Vieques islanders celebrate the Navy's departure
People on the Puerto Rican island of Vieques are celebrating the departure of the US Navy which used the territory for war games for the past 60 years.
The Navy handed over a bombing range on the eastern end of Vieques to the US Interior Department, which will turn the land into a wildlife refuge.
A minute before the official midnight deadline, hundreds of protesters stormed into the bombing range, stealing Navy vehicles and smashing them up.
Amid the partying - set to last until the weekend - some campaigners are calling for further protests to reclaim the land totally from the US federal authorities.
To thunderous applause, Governor Sila Calderon said the Navy withdrawal marked "the beginning of a new era in peace and prosperity for Vieques.
"It is a moment of great joy for we have achieved our dream," she added.

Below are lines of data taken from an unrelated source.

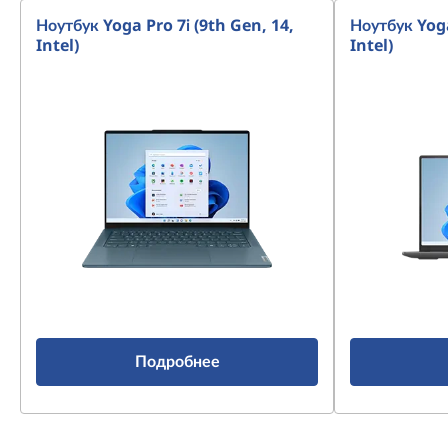
Ноутбук Yoga Pro 7i (9th Gen, 14,
Ноутбук Yoga
Intel)
Intel)
Подробнее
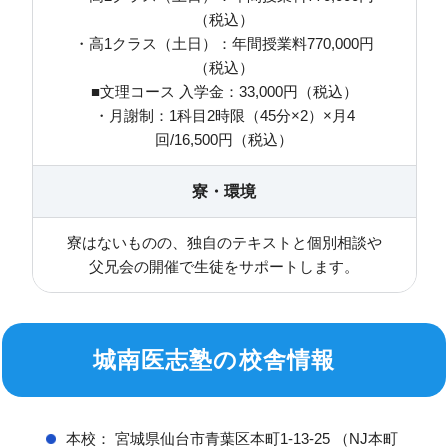
（税込）
・高1クラス（土日）：年間授業料770,000円
（税込）
■文理コース 入学金：33,000円（税込）
・月謝制：1科目2時限（45分×2）×月4
回/16,500円（税込）
寮・環境
寮はないものの、独自のテキストと個別相談や
父兄会の開催で生徒をサポートします。
城南医志塾の校舎情報
本校： 宮城県仙台市青葉区本町1-13-25 （NJ本町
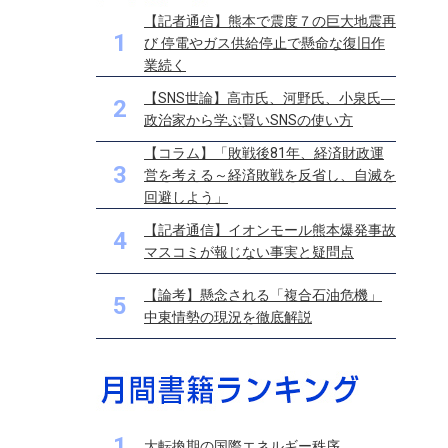
【記者通信】熊本で震度７の巨大地震再
1
び 停電やガス供給停止で懸命な復旧作
業続く
【SNS世論】高市氏、河野氏、小泉氏―
2
政治家から学ぶ賢いSNSの使い方
【コラム】「敗戦後81年、経済財政運
3
営を考える～経済敗戦を反省し、自滅を
回避しよう」
【記者通信】イオンモール熊本爆発事故
4
マスコミが報じない事実と疑問点
【論考】懸念される「複合石油危機」
5
中東情勢の現況を徹底解説
1
大転換期の国際エネルギー秩序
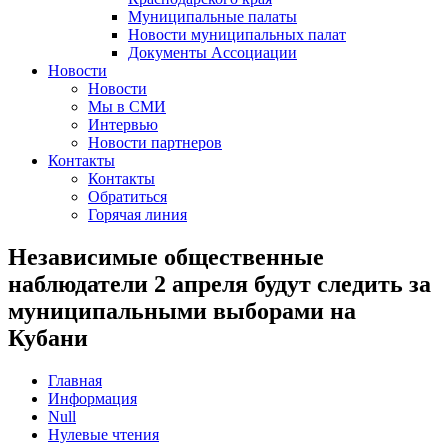
Муниципальные палаты
Новости муниципальных палат
Документы Ассоциации
Новости
Новости
Мы в СМИ
Интервью
Новости партнеров
Контакты
Контакты
Обратиться
Горячая линия
Независимые общественные
наблюдатели 2 апреля будут следить за
муниципальными выборами на
Кубани
Главная
Информация
Null
Нулевые чтения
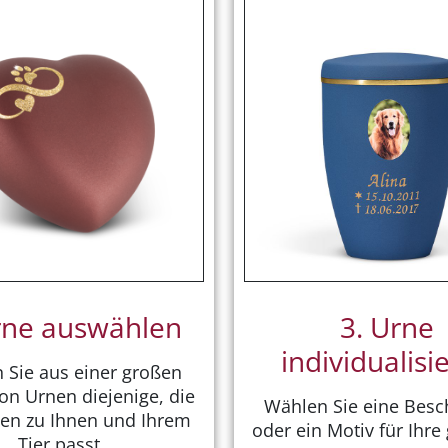
rne auswählen
3. Urne
individualisi
 Sie aus einer großen
on Urnen diejenige, die
Wählen Sie eine Besc
en zu Ihnen und Ihrem
oder ein Motiv für Ihre
Tier passt.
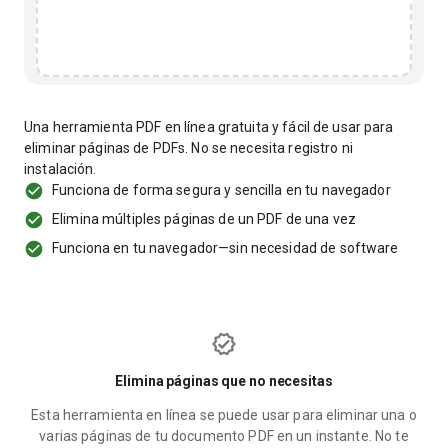
Una herramienta PDF en línea gratuita y fácil de usar para
eliminar páginas de PDFs. No se necesita registro ni
instalación.
Funciona de forma segura y sencilla en tu navegador
Elimina múltiples páginas de un PDF de una vez
Funciona en tu navegador—sin necesidad de software
Elimina páginas que no necesitas
Esta herramienta en línea se puede usar para eliminar una o
varias páginas de tu documento PDF en un instante. No te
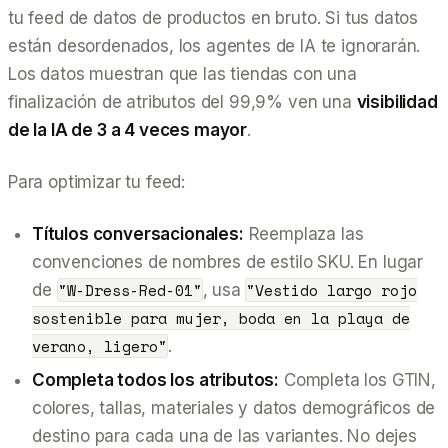
tu feed de datos de productos en bruto. Si tus datos
están desordenados, los agentes de IA te ignorarán.
Los datos muestran que las tiendas con una
finalización de atributos del 99,9% ven una
visibilidad
de la IA de 3 a 4 veces mayor
.
Para optimizar tu feed:
Títulos conversacionales:
Reemplaza las
convenciones de nombres de estilo SKU. En lugar
"W-Dress-Red-01"
"Vestido largo rojo
de
, usa
sostenible para mujer, boda en la playa de
verano, ligero"
.
Completa todos los atributos:
Completa los GTIN,
colores, tallas, materiales y datos demográficos de
destino para
cada una de las variantes
. No dejes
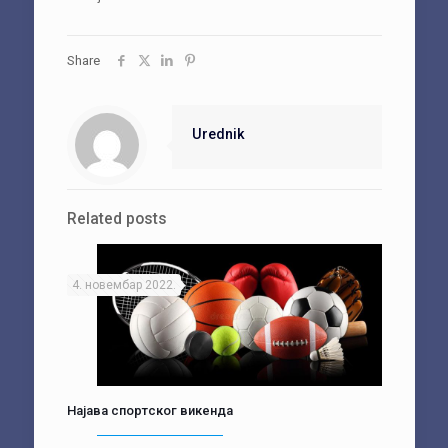
Share
Urednik
Related posts
4. новембар 2022.
Најава спортског викенда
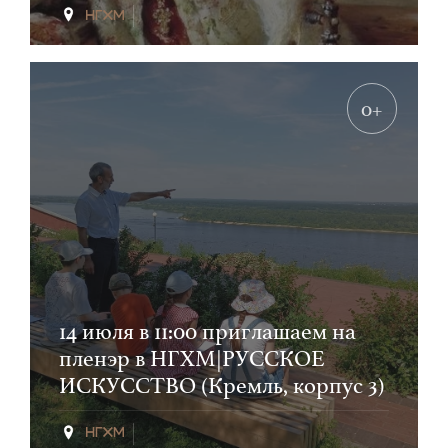
0+
14 июля в 11:00 приглашаем на
пленэр в НГХМ|РУССКОЕ
ИСКУССТВО (Кремль, корпус 3)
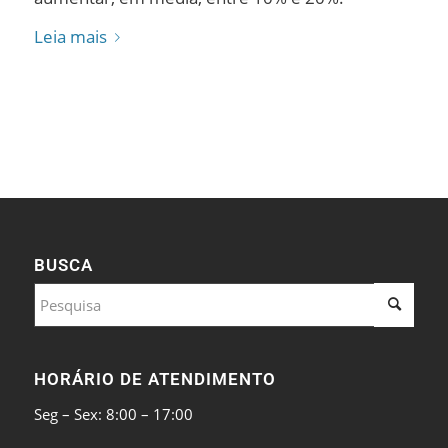
Leia mais
BUSCA
HORÁRIO DE ATENDIMENTO
Seg – Sex: 8:00 – 17:00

Islanders had grown increasingly resentful of the Navy's use of Vieques - a frustration which erupted in 1999 when a civilian security guard was killed by a stray bomb.
This is no victory. We still don't have the land
Hours before Wednesday night's deadline, dozens of protesters entered the seaside range by boats saying they wanted to "send a message... that these lands belong to the people of Vieques".
They ignored warnings that the range was dangerous and demonstrators shouted "Fuera la Marina!" "Out with the Navy!"
Just before the deadline, several protesters broke down a fenced side-door at the entrance of the range, allowing hundreds to pour through waving the Vieques and Puerto Rican flags.
Later, a number of Navy vehicles were taken and driven into the gate - the lights and windows smashed with sledgehammers.
The Navy bought two-thirds of Vieques from local landowners in the 1940s and has used the range to train sailors for conflicts since 1947.
Families living there at the time were forced to leave - sparking the beginning of a simmering resentment among the island's 8,000 residents.
"New era of peace and prosperity" says Governor Sila Calderon
Decades later the death of guard David Sanes brought tensions to a head.
Protesters stormed the range and occupied it for a year before they were forcibly removed.
The countdown to departure began in 2001 when the Bush administration pledged to end military activity on the island.
After an extensive clean-up, the US Fish and Wildlife Service will turn the 6,000-hectare (15,000 acre) site into the biggest wildlife refuge in Puerto Rico.
But not everyone is happy at this prospect.
"These lands are ours," Ismael Guadalupe told the Associated Press.
"We don't recognise the right of the Fish and Wildlife Service to administer the land," he said.
The Navy long argued that Vieques played a vital role in training
"What's to celebrate? This is no victory," said Severina Guadalupe, as she described to AP how her family was given 24 hours to leave when the Navy moved in.
"We still don't have the land."
The closure of the Vieques bombing range is also likely to have an economic impact.
The Navy injected an estimated $300m a year into the Puerto Rican economy and its naval station in east Puerto Rico was one of the largest employers.
This month, the Navy announced it was laying off or relocating nearly half its 6,300 employees, AP reported.
Puerto Rico is a self-governing commonwealth in association with the United States.